There’s a belief — let’s call it the scaling myth, that if we just make our LLMs bigger and bigger, we’ll eventually stumble upon Artificial General Intelligence (AGI), like a treasure chest at the end of a compute curve. Add more GPUs. Feed it more tokens. Wait. Profit.
This belief, like Quixote’s vision of chivalry, is beautiful, but it’s also flawed.
LLMs: Powerful, Yes. But Not Minds
Don’t get me wrong — I love what LLMs can do. They write code, summarize papers, generate marketing copy, and even whisper sweet nothings to your customers at scale. But here’s the rub: fluency isn’t intelligence.
LLMs don’t know anything. They’re statistical parrots. They predict the next word based on patterns they’ve seen in the vast corpus of human text. They don’t ground that output in experience, perception, or an internal model of the world.
They don’t reason. They don’t plan. They don’t feel.
Just like Don Quixote interpreting an inn as a castle, LLMs stitch together plausible text based on patterns. But they don’t know whether they’re describing a palace or a parking lot. And that’s a problem.
Enter the Super Amalgamated Expert
So what’s the alternative? I call it the Super Amalgamated Expert, a cognitive Voltron built not from sheer size, but from specialization, collaboration, and balance.

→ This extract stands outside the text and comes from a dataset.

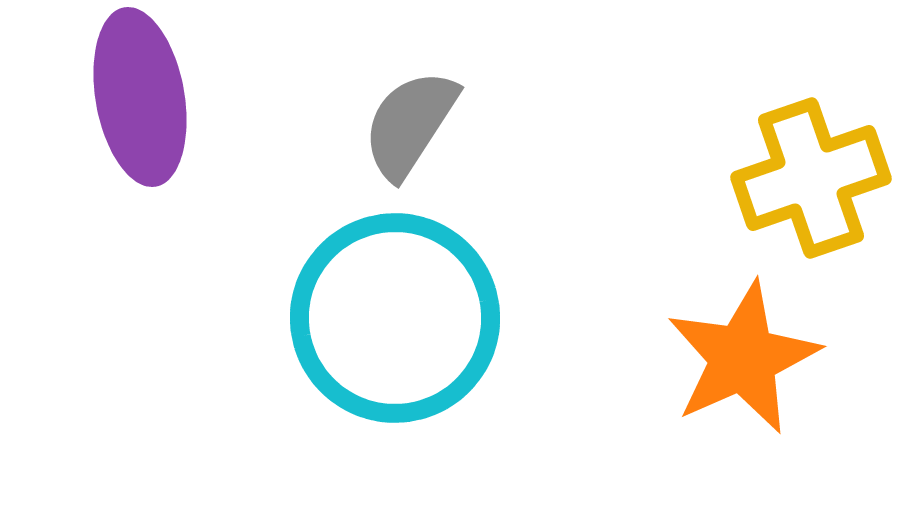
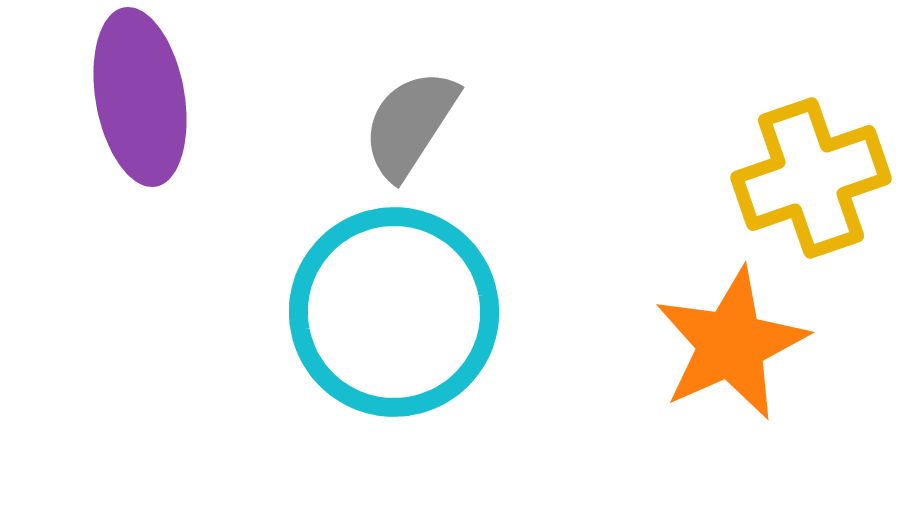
cyan circle: moved 1 px left, 6 px up
orange star: moved 12 px left, 14 px up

Here’s the idea: true AGI isn’t a single monolithic model. It’s a society of minds, a network of AI subsystems working together:
- Neural nets for perception and learning
- Symbolic logic engines for reasoning
- World models to understand cause and effect
- Memory systems for context and continuity
- Affective computing modules to simulate values and emotions
- And yes, maybe even a dash of existential angst, for flavor
This isn’t science fiction. It’s inspired by Marvin Minsky, Antonio Damasio, and current neurosymbolic architectures. We’ve already seen glimpses of this in hybrid systems like AlphaGo, which combined deep learning with tree search to master the game of Go, not by brute force, but by balance.
But Can a Machine Feel?
Now here’s a spicy philosophical pickle. Can real intelligence exist without emotions?
I don’t think so.
From rats refusing to press levers that hurt their peers, to elephants mourning their dead, emotions help agents make decisions that aren’t just clever, but adaptive. Emotions aren’t irrational bugs; they’re value functions evolved over millions of years.
If we ever want AGI to understand humans, or to be human-adjacent, it must have some analogue of feeling. Not tears and heartbreak, necessarily. But preferences. Drives. Goals. Fear of failure. Joy in discovery. Curiosity as a guiding principle. In fact, any alien intelligence that survives long enough to build technology probably has something like emotions. Whether they pulse through tentacles or transistor arrays, the purpose is the same: to prioritize and act in a complex world.
Why This Matters Now
Why am I talking about this while sipping wine near the shadow of a windmill?
Because we’re at a cultural crossroads in AI.
The temptation to believe that “bigger = smarter” is real, and it’s funded by billions. But believing that LLMs will magically evolve into AGI just by scaling is like believing your toaster will become a Michelin chef if you give it enough breadcrumbs.
Don Quixote was noble, yes. But he died disillusioned.
Let’s not do the same.
Want More?
This post is a conversational summary of a longer, formal article I wrote on this topic — complete with citations, diagrams, and a cheeky figure or two. You can read the full piece on arXiv here:
👉 [Placeholder for arXiv link — Once my article is fully published, I will update the URL here]
I closely follow the opinions of several experts in the field, namely Yann LeCun and Gary Marcus . While they may not always see eye to eye on the journey toward Artificial General Intelligence (AGI), they do seem to share a common belief: that scaling large language models (LLMs) won’t lead to AGI.
Let’s Tilt at Better Giants
I’m not anti-LLM. I’m anti-hype. I believe in LLMs as a part of the solution, but not the whole tapestry. If we want to build truly intelligent systems — capable of understanding, reasoning, and even caring, we need to stop betting on one knight.
Let’s build a team.
Let’s build a brain.
Let’s build a super amalgamated expert.